Allocations : faut-il imposer des contreparties aux bénéficiaires du RSA ?

MM
Publié le 17 juin 2021 à 10h09

Source : JT 20h Semaine

ÉLECTIONS DÉPARTEMENTALES - Il est versé chaque mois à 2 millions de personnes. Certains conseils départementaux ont décidé de fixer des conditions au versement du RSA. C'est le cas par exemple de l'Aisne, où la mesure divise.

L'Aisne, département encore très rural, est l'un des territoires les plus pauvres de France : selon les données 2018 de l'Insee, 18,4 % de la population y vit sous le seuil de pauvreté. L'organisme public a également calculé qu'en 2021, plus de 30% de la population de l'Aisne n'a aucun diplôme. Par ailleurs, le département affiche 13% de chômage et plus de 17.000 foyers au Revenu de solidarité active (RSA). Alors le département propose de financer, pour les bénéficiaires de cette aide, une préparation au Code de la route et de nombreuses autres formations. 

Dans le même temps, alors qu'à l'échelle nationale, il faut s'engager à chercher un emploi pour toucher le RSA, le président du conseil départemental, Nicolas Fricoteaux, a proposé il y a deux ans d'aller plus loin : en contrepartie de l'allocation, il a fixé un objectif aux bénéficiaires, à savoir de consacrer 35 heures par semaine à des démarches d'insertion, comme passer son permis de conduire, effectuer un stage ou une formation.

Chiffres à l'appui, l'élu UDI explique à TF1 qu'en dix ans, le budget du département consacré au RSA a presque doublé : de 64 à 118 millions d'euros. Dans le même temps, l'État a diminué sa dotation. "Il nous a baissé nos ressources de 22 millions. Depuis 2014, cela représente un manque à gagner de 137 millions d'euros", précise-t-il dans la vidéo en tête de cet article.

En 2019, après sa proposition de demander aux allocataires du RSA de consacrer 35 heures par semaine à des démarches d'insertion, il listait quelques-uns des avantages de la mesure auprès de L'Aisne Nouvelle : "L’accélération de l’amélioration des conditions sociales et d’accès à l’emploi des allocataires puisque davantage de temps serait consacré à leur accompagnement, la fin des polémiques sur l’assistanat, la motivation accrue pour retrouver un emploi, de fait plus rémunérateur que les minima sociaux pour un même temps d’occupation".

"C'est quand même nous qui payons à travers nos impôts"
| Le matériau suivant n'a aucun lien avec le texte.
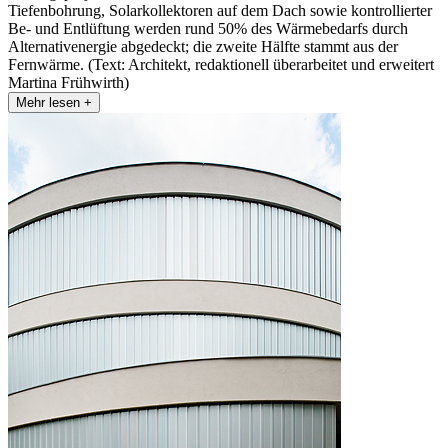
Tiefenbohrung, Solarkollektoren auf dem Dach sowie kontrollierter
Be- und Entlüftung werden rund 50% des Wärmebedarfs durch
Alternativenergie abgedeckt; die zweite Hälfte stammt aus der
Fernwärme. (Text: Architekt, redaktionell überarbeitet und erweitert
Martina Frühwirth)
Mehr lesen +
Mais la mesure avait instantanément fait polémique. "Les Axonais ne demandent qu’une chose : pouvoir vivre dignement de leur travail. Encore faut-il que chacun puisse y avoir accès", dénonçait alors Aurélien Gall, le secrétaire départemental du Parti communiste, dans des propos rapportés par La Voix du Nord.

Néanmoins, si le RSA est censé être versé en échange de contreparties, rien n'est obligatoire. Une jeune femme interrogée par TF1 a passé sept mois au RSA. Et dans son contrat d'allocataire, aucune référence n'est faite aux 35 heures de démarches d'insertion. "Je n'en avais pas du tout entendu parler. Et, pour ma part, je n'avais pas 35 heures à fournir dans les recherches de travail", nous dit-elle.

L'équipe de TF1 est donc retournée voir le président du département. Lui-même le reconnait : il n'a pas les moyens d'obliger les allocataires à effectuer des démarches d'insertion en contrepartie du RSA. "Aujourd'hui, on n'est pas en capacité de proposer suffisamment de solutions. Je pense que, le jour où on aura assez de solutions, on pourra être davantage incitatifs", souligne Nicolas Fricoteaux.

Droits et devoirs sont liés
Franck Briffaut, maire RN de Villers-Cotterêts

Dans l'Aisne, à l'occasion des départementales des 20 et 27 juin, 72 binômes de candidats se présenteront dans les 21 cantons du département. Toutes les sensibilités politiques sont donc représentées. En atteste la position des uns et des autres sur le RSA.

Ainsi, du côté du RN, le débat est tranché : il faut des contreparties obligatoires à l'allocation. Franck Briffaut, maire RN de Villers-Cotterêts, chef de file du parti pour les élections départementales, et conseiller du département, demande par exemple "un quota d'heures par semaine ou éventuellement une obligation de résultats par rapport à une prestation particulière. Droits et devoirs sont liés".

La gauche, en revanche, dénonce une opération de démagogie. "Remettre des gens au boulot, ce n'est pas si évident que ça. Il y a beaucoup de demandes d'emplois pour peu d'offres", estime Thierry Delerot, candidat DVG dans le canton de Laon 2.

Reste que le RSA absorbe un quart du budget du département, qui ne dispose que d'une enveloppe limitée pour réaliser des investissements ou rénovations.